_WHAT TO WORK ON:_
Begin at the line containing "Como é realizado o" in the records below, end at the line containing "Сначала дешевые", and retype each line in that span exactly. No other line and no image should appear.

_EXERCISE INPUTS:_
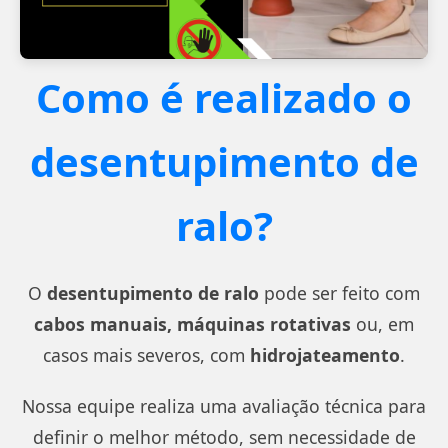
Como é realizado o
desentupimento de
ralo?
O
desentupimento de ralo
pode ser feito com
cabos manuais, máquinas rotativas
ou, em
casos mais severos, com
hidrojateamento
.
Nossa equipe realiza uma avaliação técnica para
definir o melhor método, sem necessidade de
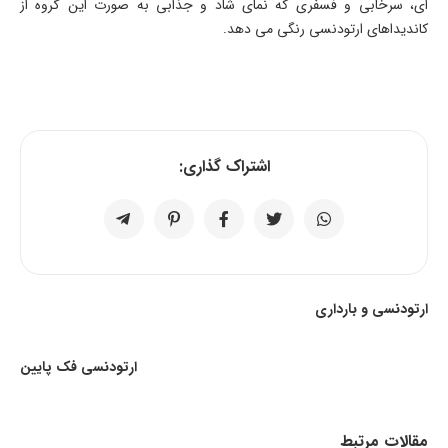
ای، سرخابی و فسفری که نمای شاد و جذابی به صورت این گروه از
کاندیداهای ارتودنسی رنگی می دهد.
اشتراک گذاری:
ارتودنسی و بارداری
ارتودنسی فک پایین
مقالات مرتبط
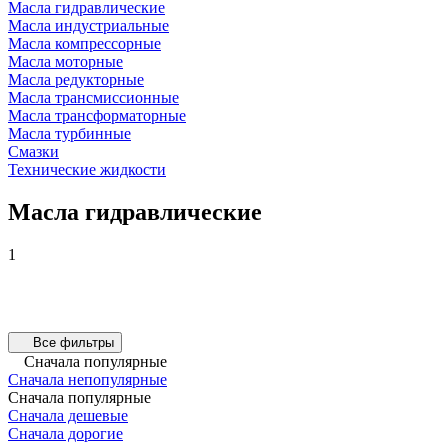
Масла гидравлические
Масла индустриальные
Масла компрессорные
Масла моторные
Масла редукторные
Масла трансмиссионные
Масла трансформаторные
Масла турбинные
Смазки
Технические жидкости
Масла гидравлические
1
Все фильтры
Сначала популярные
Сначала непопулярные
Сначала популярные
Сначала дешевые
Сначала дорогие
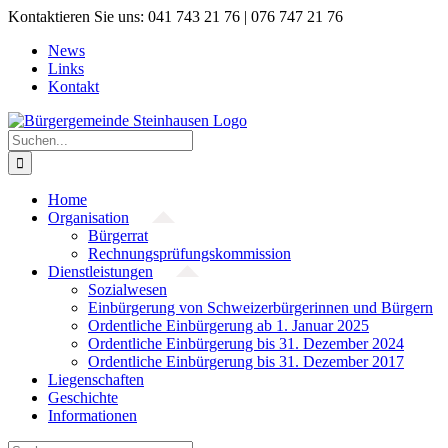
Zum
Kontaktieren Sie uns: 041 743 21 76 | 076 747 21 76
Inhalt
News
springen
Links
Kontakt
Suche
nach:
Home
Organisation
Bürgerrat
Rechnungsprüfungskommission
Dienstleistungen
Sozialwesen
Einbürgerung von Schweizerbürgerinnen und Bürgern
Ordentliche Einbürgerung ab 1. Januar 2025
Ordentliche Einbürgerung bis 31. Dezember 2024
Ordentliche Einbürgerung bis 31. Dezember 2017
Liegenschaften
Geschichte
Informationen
...
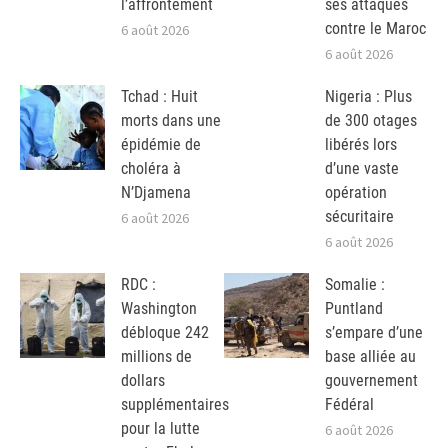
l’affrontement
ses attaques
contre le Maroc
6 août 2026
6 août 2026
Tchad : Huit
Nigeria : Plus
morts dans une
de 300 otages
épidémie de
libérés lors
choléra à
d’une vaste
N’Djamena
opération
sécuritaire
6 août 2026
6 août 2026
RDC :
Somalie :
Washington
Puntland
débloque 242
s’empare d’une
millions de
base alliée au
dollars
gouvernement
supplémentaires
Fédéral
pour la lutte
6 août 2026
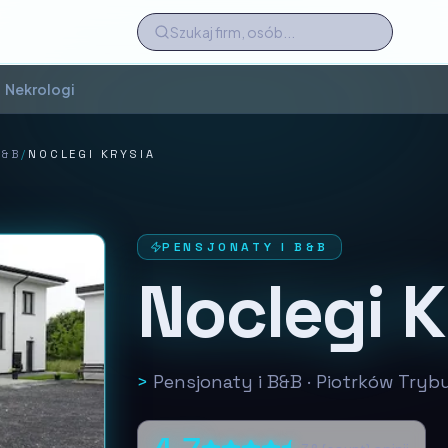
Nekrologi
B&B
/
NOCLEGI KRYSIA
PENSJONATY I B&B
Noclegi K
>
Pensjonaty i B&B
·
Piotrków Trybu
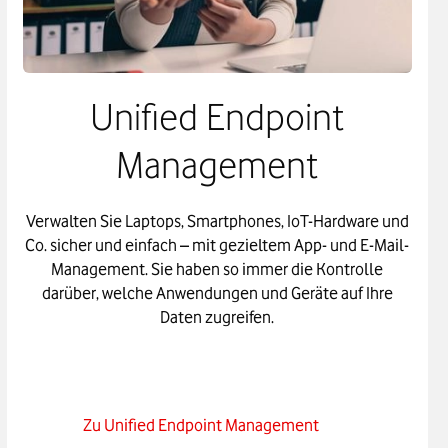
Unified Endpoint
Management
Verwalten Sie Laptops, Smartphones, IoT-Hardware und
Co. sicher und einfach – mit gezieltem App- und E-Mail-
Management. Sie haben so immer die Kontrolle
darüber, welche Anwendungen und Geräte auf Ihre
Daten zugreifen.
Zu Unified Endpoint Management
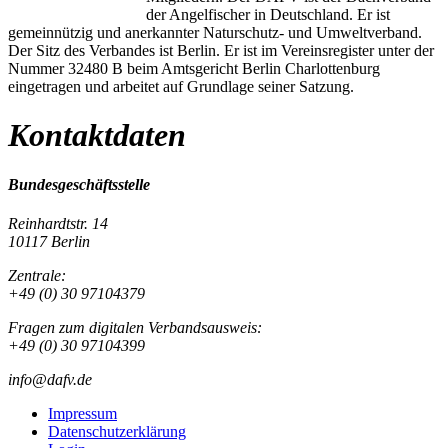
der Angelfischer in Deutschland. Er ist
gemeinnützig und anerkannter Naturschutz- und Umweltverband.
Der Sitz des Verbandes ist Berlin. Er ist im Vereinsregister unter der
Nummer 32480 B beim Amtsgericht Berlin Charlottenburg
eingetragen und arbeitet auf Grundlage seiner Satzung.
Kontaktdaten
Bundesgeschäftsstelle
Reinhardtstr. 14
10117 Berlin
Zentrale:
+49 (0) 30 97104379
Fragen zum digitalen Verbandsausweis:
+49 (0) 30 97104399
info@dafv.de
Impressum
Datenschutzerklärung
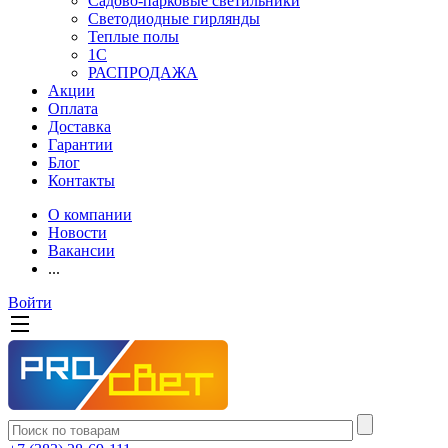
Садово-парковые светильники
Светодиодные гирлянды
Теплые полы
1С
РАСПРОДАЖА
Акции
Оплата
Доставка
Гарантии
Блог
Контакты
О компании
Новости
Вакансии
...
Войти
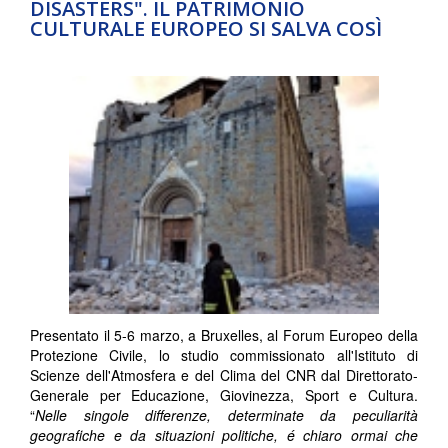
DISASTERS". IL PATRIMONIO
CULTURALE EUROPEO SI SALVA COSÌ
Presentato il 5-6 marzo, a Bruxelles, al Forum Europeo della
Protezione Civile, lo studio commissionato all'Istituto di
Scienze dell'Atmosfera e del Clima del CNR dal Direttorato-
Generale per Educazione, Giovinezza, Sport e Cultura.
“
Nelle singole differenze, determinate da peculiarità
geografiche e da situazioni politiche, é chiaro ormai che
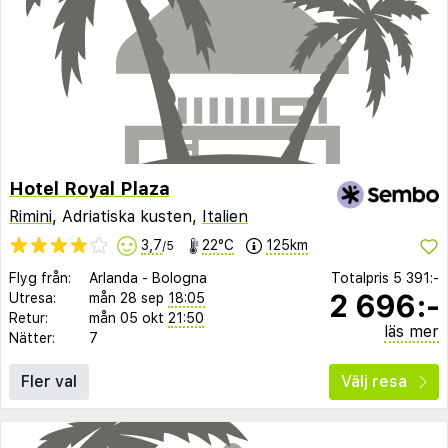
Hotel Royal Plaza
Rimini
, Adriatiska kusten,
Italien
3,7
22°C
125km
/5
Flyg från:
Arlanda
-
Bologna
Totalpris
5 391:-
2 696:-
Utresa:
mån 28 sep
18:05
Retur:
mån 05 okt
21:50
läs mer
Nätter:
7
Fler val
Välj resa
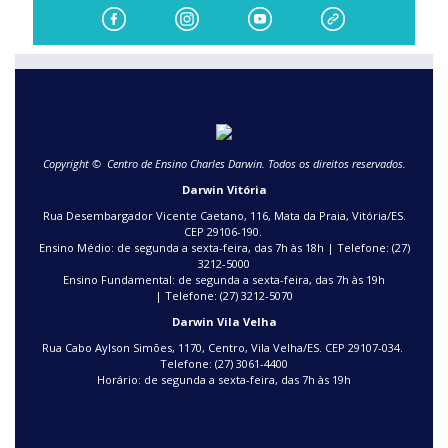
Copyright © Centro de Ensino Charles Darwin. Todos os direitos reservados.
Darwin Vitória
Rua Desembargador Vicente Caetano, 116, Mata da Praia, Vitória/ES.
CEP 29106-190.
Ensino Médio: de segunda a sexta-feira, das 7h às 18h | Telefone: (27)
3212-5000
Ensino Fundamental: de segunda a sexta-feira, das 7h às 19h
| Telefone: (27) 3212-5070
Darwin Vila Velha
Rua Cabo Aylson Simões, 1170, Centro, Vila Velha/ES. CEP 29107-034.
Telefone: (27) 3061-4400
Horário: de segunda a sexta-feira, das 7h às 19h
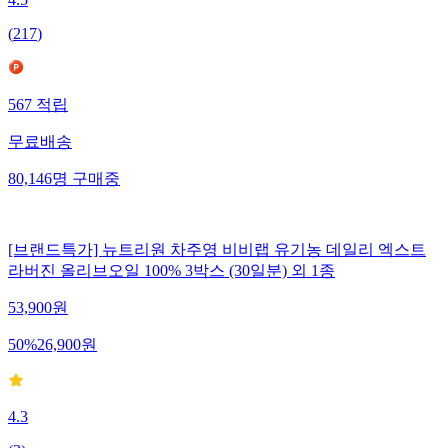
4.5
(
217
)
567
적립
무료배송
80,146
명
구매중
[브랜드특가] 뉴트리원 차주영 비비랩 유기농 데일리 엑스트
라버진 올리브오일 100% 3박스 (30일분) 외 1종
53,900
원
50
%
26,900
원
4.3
* * *
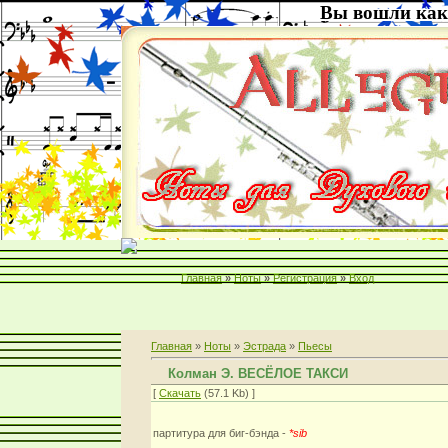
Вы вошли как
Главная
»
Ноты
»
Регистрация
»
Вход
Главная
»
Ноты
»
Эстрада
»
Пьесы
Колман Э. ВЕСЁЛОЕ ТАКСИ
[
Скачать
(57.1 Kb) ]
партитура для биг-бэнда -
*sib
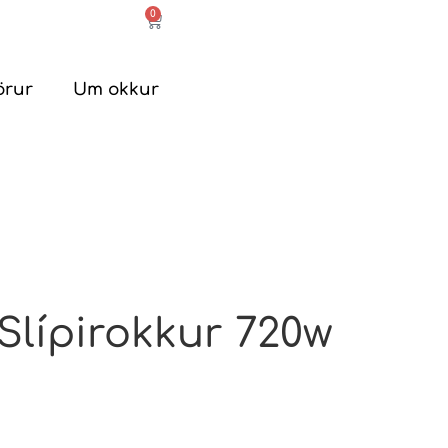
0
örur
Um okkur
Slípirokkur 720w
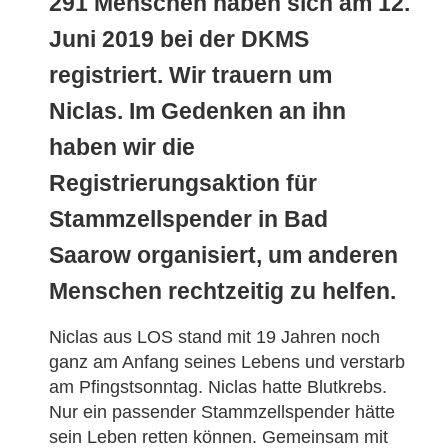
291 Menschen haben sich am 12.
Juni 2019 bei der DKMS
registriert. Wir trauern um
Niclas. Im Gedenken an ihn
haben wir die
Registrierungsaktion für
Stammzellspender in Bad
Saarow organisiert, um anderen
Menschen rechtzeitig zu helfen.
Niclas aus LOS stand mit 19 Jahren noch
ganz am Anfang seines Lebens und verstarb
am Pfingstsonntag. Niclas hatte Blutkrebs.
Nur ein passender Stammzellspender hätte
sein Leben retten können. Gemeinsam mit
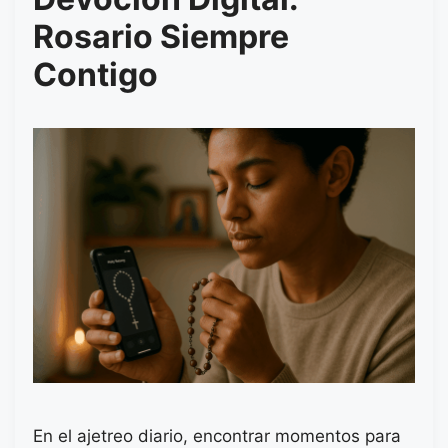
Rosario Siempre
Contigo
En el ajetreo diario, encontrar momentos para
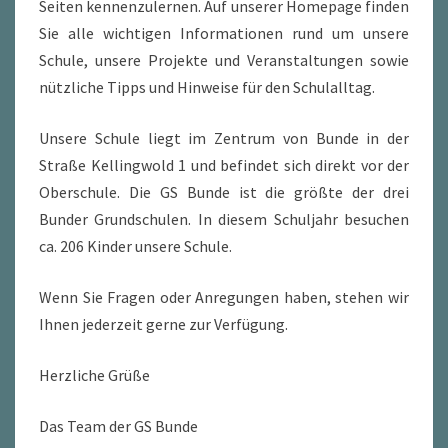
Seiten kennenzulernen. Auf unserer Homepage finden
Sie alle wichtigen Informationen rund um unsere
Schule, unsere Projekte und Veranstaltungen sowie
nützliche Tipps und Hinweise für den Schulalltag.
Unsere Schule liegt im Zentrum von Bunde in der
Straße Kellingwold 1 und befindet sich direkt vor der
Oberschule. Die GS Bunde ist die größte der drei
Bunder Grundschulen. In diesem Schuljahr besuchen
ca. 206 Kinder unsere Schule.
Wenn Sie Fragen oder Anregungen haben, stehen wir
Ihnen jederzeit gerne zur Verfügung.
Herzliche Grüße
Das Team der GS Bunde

_REPLY TO THE EXERCISE:_
Como é realizado o
desentupimento de
ralo?
O
desentupimento de ralo
pode ser feito com
cabos manuais, máquinas rotativas
ou, em
casos mais severos, com
hidrojateamento
.
Nossa equipe realiza uma avaliação técnica para
definir o melhor método, sem necessidade de
ای، سرخابی و فسفری که نمای شاد و جذابی به صورت این گروه از
کاندیداهای ارتودنسی رنگی می دهد.
اشتراک گذاری:
ارتودنسی و بارداری
ارتودنسی فک پایین
مقالات مرتبط
Масла гидравлические
Масла индустриальные
Масла компрессорные
Масла моторные
Масла редукторные
Масла трансмиссионные
Масла трансформаторные
Масла турбинные
Смазки
Технические жидкости
Масла гидравлические
1
Все фильтры
Сначала популярные
Сначала непопулярные
Сначала популярные
Сначала дешевые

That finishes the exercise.